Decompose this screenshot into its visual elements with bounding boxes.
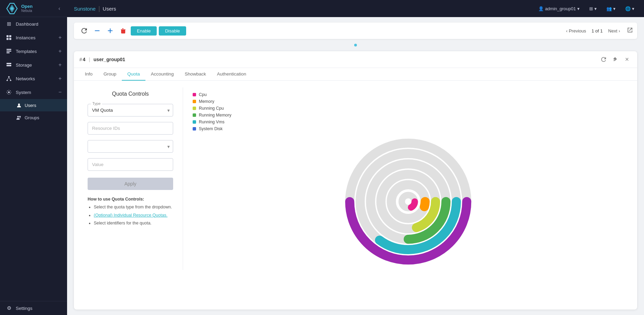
detail-refresh-button[interactable] xyxy=(599,55,608,64)
identifier-field xyxy=(88,140,173,153)
sidebar-item-settings[interactable]: ⚙ Settings xyxy=(0,301,67,315)
tab-authentication[interactable]: Authentication xyxy=(211,68,252,81)
tab-showback[interactable]: Showback xyxy=(179,68,211,81)
legend-running-memory: Running Memory xyxy=(193,113,623,118)
expand-icon: + xyxy=(59,35,62,41)
svg-point-34 xyxy=(391,185,425,219)
sidebar-item-instances[interactable]: Instances + xyxy=(0,31,67,44)
groups-icon xyxy=(16,114,22,121)
svg-rect-7 xyxy=(7,49,11,50)
svg-point-12 xyxy=(10,63,11,64)
legend-system-disk: System Disk xyxy=(193,126,623,131)
disable-button[interactable]: Disable xyxy=(159,26,186,36)
topbar: Sunstone | Users 👤 admin_group01 ▾ ⊞ ▾ 👥… xyxy=(67,0,644,17)
tabs: Info Group Quota Accounting Showback Aut… xyxy=(74,68,637,81)
system-icon xyxy=(5,89,12,96)
sidebar-item-label: Networks xyxy=(16,76,59,81)
svg-point-13 xyxy=(10,65,11,66)
dashboard-icon: ⊞ xyxy=(5,20,12,27)
logo-icon xyxy=(5,2,18,15)
legend-memory-label: Memory xyxy=(199,99,214,104)
quota-help: How to use Quota Controls: Select the qu… xyxy=(88,197,173,227)
type-field: Type VM Quota Network Quota Image Quota … xyxy=(88,104,173,117)
help-item-link[interactable]: (Optional) Individual Resource Quotas. xyxy=(94,213,167,218)
svg-point-19 xyxy=(8,92,10,93)
tab-group[interactable]: Group xyxy=(98,68,122,81)
collapse-icon: − xyxy=(59,89,62,95)
chevron-down-icon: ▾ xyxy=(632,6,634,11)
legend-running-cpu-label: Running Cpu xyxy=(199,106,224,111)
value-input[interactable] xyxy=(88,158,173,171)
topbar-separator: | xyxy=(98,5,100,12)
quota-chart-panel: Cpu Memory Running Cpu xyxy=(186,87,630,270)
refresh-button[interactable] xyxy=(79,25,90,36)
sidebar-item-label: Instances xyxy=(16,35,59,40)
sidebar-subitem-groups[interactable]: Groups xyxy=(0,111,67,124)
identifier-select[interactable] xyxy=(88,140,173,153)
enable-button[interactable]: Enable xyxy=(131,26,157,36)
previous-button[interactable]: ‹ Previous xyxy=(563,27,589,35)
pagination-info: 1 of 1 xyxy=(592,28,603,33)
scroll-dot xyxy=(354,44,357,46)
sidebar-item-label: Dashboard xyxy=(16,22,62,27)
sidebar-item-dashboard[interactable]: ⊞ Dashboard xyxy=(0,17,67,31)
sidebar-item-networks[interactable]: Networks + xyxy=(0,72,67,85)
legend-system-disk-label: System Disk xyxy=(199,126,222,131)
main-area: Sunstone | Users 👤 admin_group01 ▾ ⊞ ▾ 👥… xyxy=(67,0,644,315)
svg-rect-6 xyxy=(9,38,11,40)
apply-button[interactable]: Apply xyxy=(88,178,173,190)
next-button[interactable]: Next › xyxy=(605,27,623,35)
svg-rect-9 xyxy=(7,52,10,53)
delete-button[interactable] xyxy=(118,25,129,36)
toolbar: Enable Disable ‹ Previous 1 of 1 Next › xyxy=(74,23,637,39)
sidebar-item-label: Storage xyxy=(16,63,59,68)
language-button[interactable]: 🌐 ▾ xyxy=(622,5,637,13)
tab-info[interactable]: Info xyxy=(79,68,98,81)
svg-rect-5 xyxy=(7,38,9,40)
tab-quota[interactable]: Quota xyxy=(122,68,145,81)
svg-rect-14 xyxy=(8,76,10,77)
svg-rect-23 xyxy=(95,30,100,31)
sidebar-item-system[interactable]: System − xyxy=(0,85,67,99)
user-menu-button[interactable]: 👤 admin_group01 ▾ xyxy=(536,5,582,13)
sidebar-item-label: Templates xyxy=(16,49,59,54)
expand-icon: + xyxy=(59,76,62,82)
tab-quota-content: Quota Controls Type VM Quota Network Quo… xyxy=(74,81,637,310)
refresh-icon xyxy=(81,28,87,33)
type-select-wrapper: VM Quota Network Quota Image Quota Datas… xyxy=(88,104,173,117)
pin-button[interactable] xyxy=(610,55,620,64)
minus-button[interactable] xyxy=(92,25,103,36)
detail-title: #4 | user_group01 xyxy=(79,57,125,62)
help-item-1: Select the quota type from the dropdown. xyxy=(94,204,173,210)
external-link-icon xyxy=(628,28,632,32)
grid-view-button[interactable]: ⊞ ▾ xyxy=(587,5,600,13)
tab-accounting[interactable]: Accounting xyxy=(145,68,179,81)
storage-icon xyxy=(5,61,12,68)
svg-point-22 xyxy=(19,116,21,118)
svg-point-21 xyxy=(17,116,19,118)
svg-rect-3 xyxy=(7,35,9,37)
add-button[interactable] xyxy=(105,25,116,36)
svg-rect-15 xyxy=(7,80,8,81)
sidebar-item-templates[interactable]: Templates + xyxy=(0,44,67,58)
resource-ids-input[interactable] xyxy=(88,122,173,135)
sidebar-collapse-button[interactable]: ‹ xyxy=(57,4,62,13)
close-button[interactable]: ✕ xyxy=(622,55,632,64)
users-topbar-button[interactable]: 👥 ▾ xyxy=(604,5,618,13)
detail-header-actions: ✕ xyxy=(599,55,632,64)
svg-rect-16 xyxy=(10,80,11,81)
sidebar-subitem-users[interactable]: Users xyxy=(0,99,67,111)
detail-header: #4 | user_group01 ✕ xyxy=(74,51,637,68)
logo-area: Open Nebula ‹ xyxy=(0,0,67,17)
users-topbar-icon: 👥 xyxy=(606,6,612,11)
sidebar-item-storage[interactable]: Storage + xyxy=(0,58,67,72)
chevron-left-icon: ‹ xyxy=(566,28,567,33)
value-field xyxy=(88,158,173,171)
type-select[interactable]: VM Quota Network Quota Image Quota Datas… xyxy=(88,104,173,117)
quota-layout: Quota Controls Type VM Quota Network Quo… xyxy=(81,87,630,270)
legend-system-disk-dot xyxy=(193,127,196,131)
external-link-button[interactable] xyxy=(628,28,632,34)
legend-cpu: Cpu xyxy=(193,92,623,97)
legend-running-cpu-dot xyxy=(193,107,196,110)
chevron-down-icon: ▾ xyxy=(594,6,597,11)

———

■ **What this task involves**
Pictures are to be excluded; all other material must be transcribed exactly.

■ **Response box**
Decompose this screenshot into its visual elements with bounding boxes.
detail-refresh-button[interactable] xyxy=(599,55,608,64)
identifier-field xyxy=(88,140,173,153)
sidebar-item-settings[interactable]: ⚙ Settings xyxy=(0,301,67,315)
tab-authentication[interactable]: Authentication xyxy=(211,68,252,81)
tab-showback[interactable]: Showback xyxy=(179,68,211,81)
legend-running-memory: Running Memory xyxy=(193,113,623,118)
expand-icon: + xyxy=(59,35,62,41)
svg-point-34 xyxy=(391,185,425,219)
sidebar-item-instances[interactable]: Instances + xyxy=(0,31,67,44)
groups-icon xyxy=(16,114,22,121)
svg-rect-7 xyxy=(7,49,11,50)
svg-point-12 xyxy=(10,63,11,64)
legend-system-disk: System Disk xyxy=(193,126,623,131)
disable-button[interactable]: Disable xyxy=(159,26,186,36)
topbar: Sunstone | Users 👤 admin_group01 ▾ ⊞ ▾ 👥… xyxy=(67,0,644,17)
tabs: Info Group Quota Accounting Showback Aut… xyxy=(74,68,637,81)
system-icon xyxy=(5,89,12,96)
sidebar-item-label: Networks xyxy=(16,76,59,81)
svg-point-13 xyxy=(10,65,11,66)
dashboard-icon: ⊞ xyxy=(5,20,12,27)
logo-icon xyxy=(5,2,18,15)
legend-memory-label: Memory xyxy=(199,99,214,104)
quota-help: How to use Quota Controls: Select the qu… xyxy=(88,197,173,227)
type-field: Type VM Quota Network Quota Image Quota … xyxy=(88,104,173,117)
help-item-link[interactable]: (Optional) Individual Resource Quotas. xyxy=(94,213,167,218)
svg-point-19 xyxy=(8,92,10,93)
tab-group[interactable]: Group xyxy=(98,68,122,81)
collapse-icon: − xyxy=(59,89,62,95)
chevron-down-icon: ▾ xyxy=(632,6,634,11)
legend-running-cpu-label: Running Cpu xyxy=(199,106,224,111)
value-input[interactable] xyxy=(88,158,173,171)
topbar-separator: | xyxy=(98,5,100,12)
quota-chart-panel: Cpu Memory Running Cpu xyxy=(186,87,630,270)
refresh-button[interactable] xyxy=(79,25,90,36)
sidebar-item-label: Instances xyxy=(16,35,59,40)
sidebar-subitem-groups[interactable]: Groups xyxy=(0,111,67,124)
identifier-select[interactable] xyxy=(88,140,173,153)
enable-button[interactable]: Enable xyxy=(131,26,157,36)
previous-button[interactable]: ‹ Previous xyxy=(563,27,589,35)
pagination-info: 1 of 1 xyxy=(592,28,603,33)
scroll-dot xyxy=(354,44,357,46)
sidebar-item-label: Dashboard xyxy=(16,22,62,27)
sidebar-item-dashboard[interactable]: ⊞ Dashboard xyxy=(0,17,67,31)
sidebar-item-networks[interactable]: Networks + xyxy=(0,72,67,85)
legend-system-disk-label: System Disk xyxy=(199,126,222,131)
main-area: Sunstone | Users 👤 admin_group01 ▾ ⊞ ▾ 👥… xyxy=(67,0,644,315)
svg-rect-6 xyxy=(9,38,11,40)
apply-button[interactable]: Apply xyxy=(88,178,173,190)
next-button[interactable]: Next › xyxy=(605,27,623,35)
svg-rect-9 xyxy=(7,52,10,53)
delete-button[interactable] xyxy=(118,25,129,36)
toolbar: Enable Disable ‹ Previous 1 of 1 Next › xyxy=(74,23,637,39)
sidebar-item-label: Storage xyxy=(16,63,59,68)
language-button[interactable]: 🌐 ▾ xyxy=(622,5,637,13)
tab-info[interactable]: Info xyxy=(79,68,98,81)
svg-rect-5 xyxy=(7,38,9,40)
tab-quota[interactable]: Quota xyxy=(122,68,145,81)
svg-rect-14 xyxy=(8,76,10,77)
svg-rect-23 xyxy=(95,30,100,31)
sidebar-item-system[interactable]: System − xyxy=(0,85,67,99)
user-menu-button[interactable]: 👤 admin_group01 ▾ xyxy=(536,5,582,13)
sidebar-item-label: Templates xyxy=(16,49,59,54)
expand-icon: + xyxy=(59,76,62,82)
tab-quota-content: Quota Controls Type VM Quota Network Quo… xyxy=(74,81,637,310)
refresh-icon xyxy=(81,28,87,33)
type-select-wrapper: VM Quota Network Quota Image Quota Datas… xyxy=(88,104,173,117)
pin-button[interactable] xyxy=(610,55,620,64)
minus-button[interactable] xyxy=(92,25,103,36)
detail-title: #4 | user_group01 xyxy=(79,57,125,62)
help-item-1: Select the quota type from the dropdown. xyxy=(94,204,173,210)
external-link-icon xyxy=(628,28,632,32)
grid-view-button[interactable]: ⊞ ▾ xyxy=(587,5,600,13)
tab-accounting[interactable]: Accounting xyxy=(145,68,179,81)
storage-icon xyxy=(5,61,12,68)
svg-point-22 xyxy=(19,116,21,118)
svg-point-21 xyxy=(17,116,19,118)
svg-rect-3 xyxy=(7,35,9,37)
add-button[interactable] xyxy=(105,25,116,36)
svg-rect-15 xyxy=(7,80,8,81)
sidebar-item-templates[interactable]: Templates + xyxy=(0,44,67,58)
resource-ids-input[interactable] xyxy=(88,122,173,135)
sidebar-collapse-button[interactable]: ‹ xyxy=(57,4,62,13)
close-button[interactable]: ✕ xyxy=(622,55,632,64)
users-topbar-button[interactable]: 👥 ▾ xyxy=(604,5,618,13)
detail-header-actions: ✕ xyxy=(599,55,632,64)
svg-rect-16 xyxy=(10,80,11,81)
sidebar-subitem-users[interactable]: Users xyxy=(0,99,67,111)
detail-header: #4 | user_group01 ✕ xyxy=(74,51,637,68)
logo-area: Open Nebula ‹ xyxy=(0,0,67,17)
users-topbar-icon: 👥 xyxy=(606,6,612,11)
sidebar-item-storage[interactable]: Storage + xyxy=(0,58,67,72)
chevron-left-icon: ‹ xyxy=(566,28,567,33)
value-field xyxy=(88,158,173,171)
type-select[interactable]: VM Quota Network Quota Image Quota Datas… xyxy=(88,104,173,117)
quota-layout: Quota Controls Type VM Quota Network Quo… xyxy=(81,87,630,270)
legend-system-disk-dot xyxy=(193,127,196,131)
external-link-button[interactable] xyxy=(628,28,632,34)
legend-cpu: Cpu xyxy=(193,92,623,97)
legend-running-cpu-dot xyxy=(193,107,196,110)
chevron-down-icon: ▾ xyxy=(594,6,597,11)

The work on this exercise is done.